Databricks Community

hnnhhnnh · ‎02-28-2025

i have a DLT pipeline, wanted to update a perticular column value from other records, trying it using windowing first_value geting below error.
approach#1: join
I tried selfjoin initially, failing with joins are not possible in DLT with below error.
org.apache.spark.sql.catalyst.ExtendedAnalysisException: Stream-stream LeftOuter join between two streaming DataFrame/Datasets is not supported without a watermark in the join keys, or a watermark on the nullable side and an appropriate range condition;

approach#2: windowing
org.apache.spark.sql.AnalysisException: [NON_TIME_WINDOW_NOT_SUPPORTED_IN_STREAMING] Window function is not supported in FIRST(s_featureno#89808, TRUE) (as column `s_featureno`) on streaming DataFrames/Datasets.

code snipped from my DLT as follows. please help how to solve it. initially tried to ran without watermark, then added water mark unable to troubleshoot this error.

final_df = df.withColumn(

"time_window",

window("kafka_ts", time_window)

).withColumn(

"s_featureno",

when(

col("event_type") == "WAYB",

col("s_featureno")

).otherwise(

first("s_featureno", ignorenulls=True).over(Window.partitionBy("sno", "s_nr", "SAKey").orderBy("kafka_ts"))

)

)

lets say sample input:

columns = ['sno', 's_nr', 'SAKey', 's_type', 's_featureno']

data = [

('s1', 11, 55, 'ichd', None),

('s1', 11, 55, 'wayb', 9999),

('s2', 12, 66, 'xyza', None),

('s2', 12, 77, 'xyza', None),

('s2', 12, 66, 'wayb', 1111)

]

expected output:
s1 11 55 ichd 9999
s1 11 55 wayb 9999
s2 12 66 xyza 1111
s2 12 66 wayb 1111
s2 12 77 xyza null

jhonm_839 · ‎03-01-2025

Hi hnnhhnnh,

It looks like you're running into two key issues:

Joins in DLT – Stream-stream joins require a watermark on the nullable side and a proper time-based condition.
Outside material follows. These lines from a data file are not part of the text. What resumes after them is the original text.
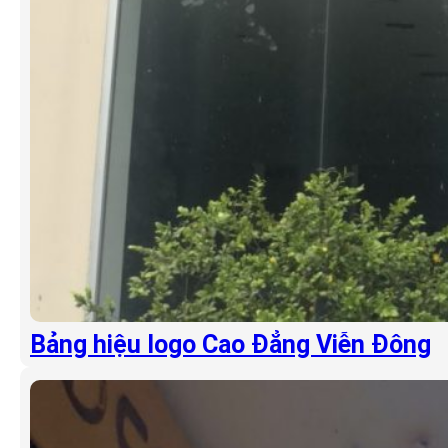
Bảng hiệu logo Cao Đẳng Viễn Đông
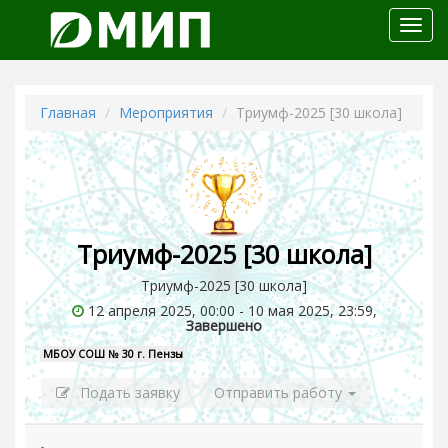
Откр
меню
Главная
Мероприятия
Триумф-2025 [30 школа]
Триумф-2025 [30 школа]
Триумф-2025 [30 школа]
12 апреля 2025, 00:00 - 10 мая 2025, 23:59,
Завершено
МБОУ СОШ № 30 г. Пензы
Подать заявку
Отправить работу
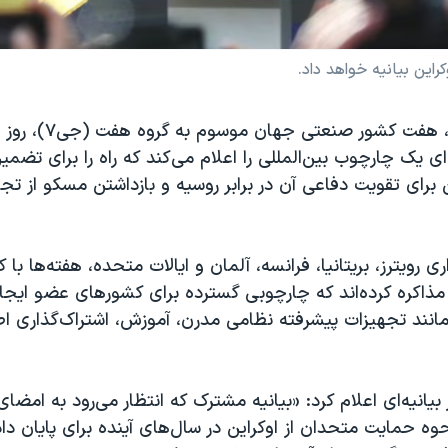
ه‌ای یک چارچوب بین‌المللی را اعلام می‌کند که راه را برای تضمی
 برای تقویت دفاعی آن در برابر روسیه و بازداشتن مسکو از تجاو
ی رویترز، بریتانیا، فرانسه، آلمان و ایالات متحده، هفته‌ها با ک
مذاکره کرده‌اند که چارچوبی گسترده برای کشورهای عضو ایجاد
نند تجهیزات پیشرفته نظامی مدرن، آموزش، اشتراک‌گذاری اط
ر بیانیه‌ای اعلام کرد: «بیانیه مشترک که انتظار می‌رود به امض
سد، نحوه حمایت متحدان از اوکراین در سال‌های آینده برای پایان 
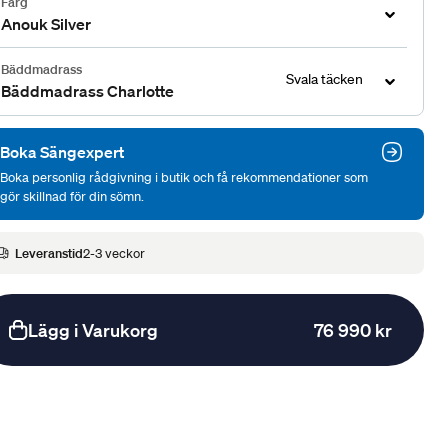
Färg
Anouk Silver
Bäddmadrass
Svala täcken
Bäddmadrass Charlotte
Boka Sängexpert
Boka personlig rådgivning i butik och få rekommendationer som
gör skillnad för din sömn.
Leveranstid
2-3 veckor
Lägg i Varukorg
76 990 kr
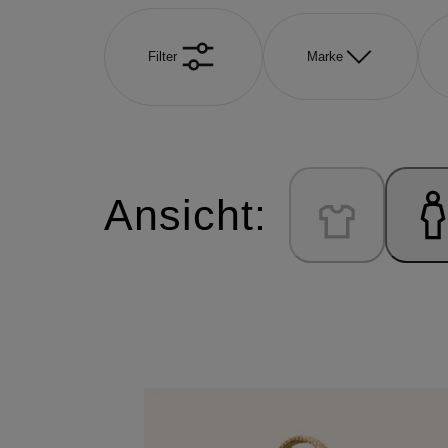
Filter
Marke
Ansicht:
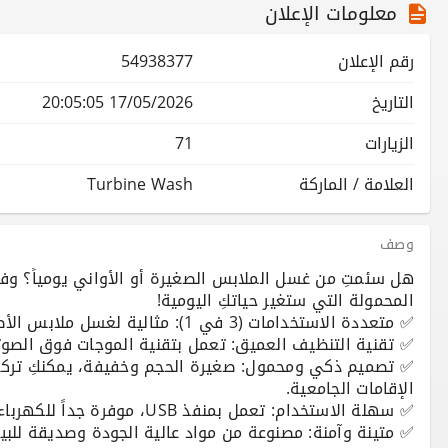
معلومات الإعلان
رقم الإعلان
54938377
التاريخ
17/05/2026 20:05:05
الزيارات
71
العلامة / الماركة
Turbine Wash
وصف
✅ تصميم ذكي ومحمول: صغيرة الحجم وخفيفة، يمكنكِ تركيبه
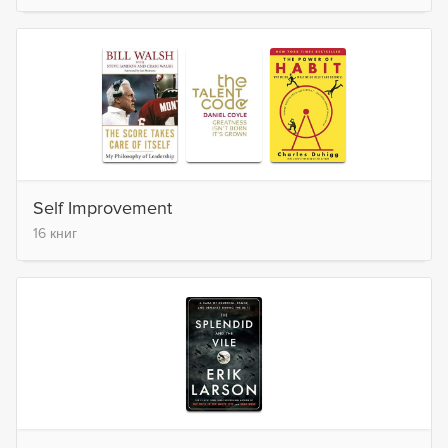
Self Improvement
16 книг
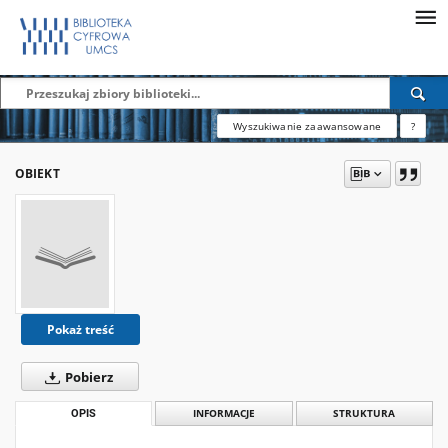
Wyszukiwanie zaawansowane
?
OBIEKT
Pokaż treść
Pobierz
OPIS
INFORMACJE
STRUKTURA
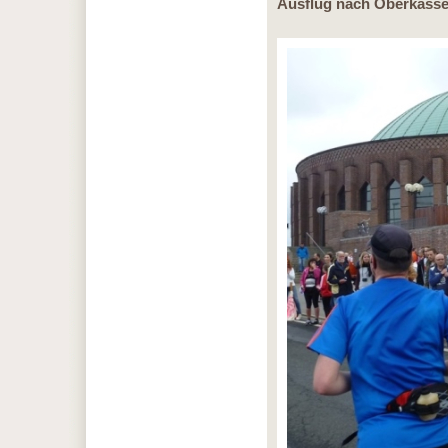
Ausflug nach Oberkasse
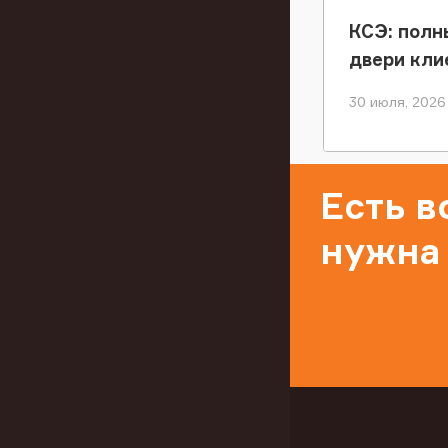
КСЭ: полн
двери кли
30 июля, 2026
Есть 
нужна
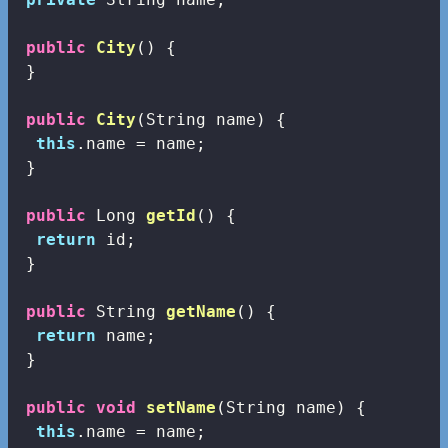
public
City
()
{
Without this, DLT won’t allow the join. Try adding a watermark and ensuring your join condition includes a time range.
Window Function Limitation – The first() window function isn’t supported in streaming data unless it's within a time-based window. Instead of using first(), try using aggregation methods like last() to get the most recent non-null value.

A better approach would be to use grouping and aggregation rather than a window function. This way, you can retain the latest s_featureno value where available, without breaking DLT's streaming constraints. If your issue persists, check that your watermarking and event ordering are properly set. Hope this helps!

mlivshutz · ‎03-03-2025

Could you recommend an post online to get more detail on using grouping and aggregation within a DLT?

hnnhhnnh · ‎03-03-2025

hi @jhonm_839
thanks for your response to the post. I appreciate your time.
I have watermark on dataframe in palce and used last(), min() etc.. aggregate functions its still filing.

final_df = df.withWatermark("kafka_ts", "1 hour").withColumn(

"s_featureno",

when(

col("event_type") == "WAYB",

col("s_featureno")

).otherwise(